La pretesa dei governi statunitensi era ovviamente un mito. Lo evidenziò in special modo l’intervento armato nel Vietnam negli anni Sessanta del Novecento, quando il sostegno alla dittatura militare di Saigon fu celato sotto il pretesto propagandistico che Washington avesse inviato uomini e mezzi per difendere la libertà e la democrazia nel sud-est asiatico. Eppure tutti i presidenti degli Stati Uniti si sono sempre impegnati ad alimentare la nozione dell’eccezionalità e dell’innocenza del loro Paese, soprattutto nei periodi di emergenza nazionale. Lo hanno fatto non solo attraverso enunciazioni retoriche, ma pure con provvedimenti concreti. Per esempio, dopo che la commissione Church ebbe documentato il coinvolgimento della Cia in operazioni per uccidere leader stranieri sgraditi a Washington, tra cui Fidel Castro, nel 1976 il presidente repubblicano Gerald Ford emanò un ordine esecutivo per vietare a qualsiasi dipendente del governo federale, compresi gli appartenenti ai servizi d’intelligence, di commettere omicidi per finalità politiche.
Ronald Reagan, il presidente a cui Trump viene più spesso accostato, espresse più volte la convinzione che l’eccezionalità statunitense scaturita dalle virtù nazionali assegnasse a Washington la leadership del pianeta e fece addirittura riferimento al messaggio dei puritani nel suo ultimo discorso alla nazione. Anche Barack Obama, pur manifestando una buona dose di scetticismo sulla perfezione degli Stati Uniti e malgrado un certo tergiversare sull’assunzione di nuove responsabilità internazionali, ribadì sempre la sua fiducia nella natura virtuosa dell’America e continuò a considerare il proprio Paese come un partner indispensabile della comunità internazionale per il mantenimento della sicurezza collettiva e per la stabilizzazione del sistema globale.
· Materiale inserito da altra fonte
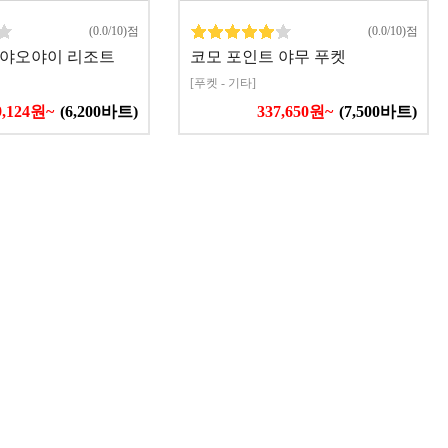
(0.0/10)점
(0.0/10)점
 야오야이 리조트
코모 포인트 야무 푸켓
[푸켓 - 기타]
9,124원~
(6,200바트)
337,650원~
(7,500바트)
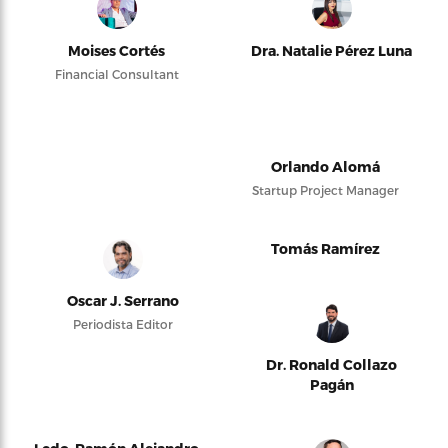
Moises Cortés
Dra. Natalie Pérez Luna
Financial Consultant
Orlando Alomá
Startup Project Manager
Tomás Ramírez
Oscar J. Serrano
Periodista Editor
Dr. Ronald Collazo
Pagán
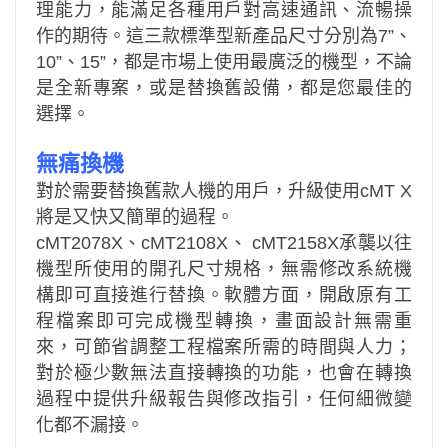
理能⼒，能滿⾜各種⽤⼾對⾼速通訊、流暢操
作的期待。這三款標準型新產品尺⼨分別為7”、
10”、15”，都是市場上使⽤最廣泛的機型，不論
是全新專案，或是替換舊設備，都是您最佳的
選擇。
無痛換機
對於需要替換舊款⼈機的⽤⼾，升級使⽤cMT X
將是⼜快⼜簡單的過程。
cMT2078X、cMT2108X、 cMT2158X承襲以往
機型所使⽤的開孔尺⼨規格，無需修改系統機
構即可直接進⾏替換。軟體⽅⾯，開啟原有⼯
程檔案即可完成機型轉換，畫⾯設計無需重
來，可節省調整⼯程檔案所需的時間與⼈⼒；
對於極少數無法直接轉換的功能，也會在轉換
過程中提供升級報告與修改指引，任何細微變
化都不漏接。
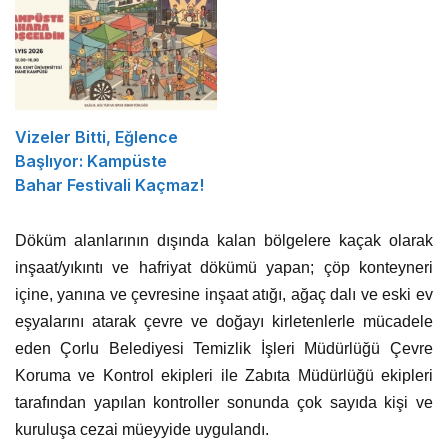
Vizeler Bitti, Eğlence
Başlıyor: Kampüste
Bahar Festivali Kaçmaz!
Döküm alanlarının dışında kalan bölgelere kaçak olarak
inşaat/yıkıntı ve hafriyat dökümü yapan; çöp konteyneri
içine, yanına ve çevresine inşaat atığı, ağaç dalı ve eski ev
eşyalarını atarak çevre ve doğayı kirletenlerle mücadele
eden Çorlu Belediyesi Temizlik İşleri Müdürlüğü Çevre
Koruma ve Kontrol ekipleri ile Zabıta Müdürlüğü ekipleri
tarafından yapılan kontroller sonunda çok sayıda kişi ve
kuruluşa cezai müeyyide uygulandı.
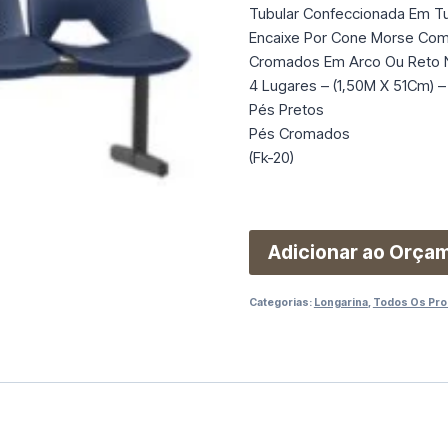
Tubular Confeccionada Em Tu
Encaixe Por Cone Morse Com 
Cromados Em Arco Ou Reto N
4 Lugares – (1,50M X 51Cm) –
Pés Pretos
Pés Cromados
(Fk-20)
Adicionar ao Orça
Categorias:
Longarina
,
Todos Os Pro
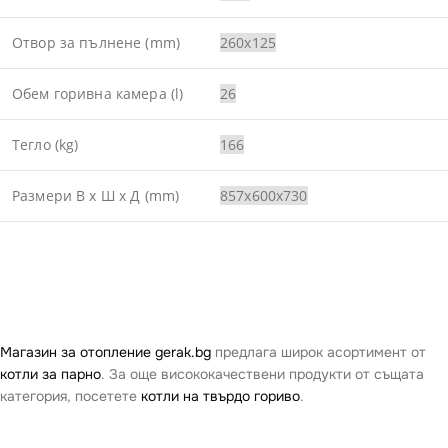
Отвор за пълнене (mm)
260х125
Обем горивна камера (l)
26
Тегло (kg)
166
Размери В x Ш x Д (mm)
857x600x730
Магазин за отопление gerak.bg
предлага широк асортимент от
котли за парно
. За още висококачествени продукти от същата
категория, посетете
котли на твърдо гориво
.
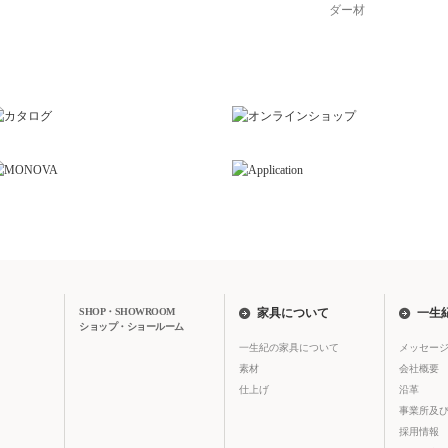
ダー材
SHOP・SHOWROOM
家具について
一生
ショップ・ショールーム
一生紀の家具について
メッセー
素材
会社概要
仕上げ
沿革
事業所及
採用情報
Così, per restituire credibilità a Washington dopo lo scandalo sulla violazione dei diritti umani dei prigionieri della cosiddetta «guerra al terrorismo» sotto l’amministrazione di George W. Bush, mise al bando il ricorso alla tortura e chiuse le prigioni segrete (come i famigerati centri di detenzione di Abu Ghraib in Iraq e Bagram in Afghanistan) di cui si era avvalsa la Cia.
Invece, evidentemente non abbastanza soddisfatto di aver definito in precedenza il water boarding come un’efficace tecnica di interrogatorio per sgominare l’Isis, Trump, nell’intervista a Fox News, ha teorizzato in maniera esplicita un relativismo etico al quale tutti i suoi predecessori hanno invece cercato di sottrarsi almeno a parole. Le sue dichiarazioni sono l’ultimo schiaffo, in ordine di tempo, che l’isolazionismo demagogico e populista dell’«America First» ha dato agli ideali del sogno americano.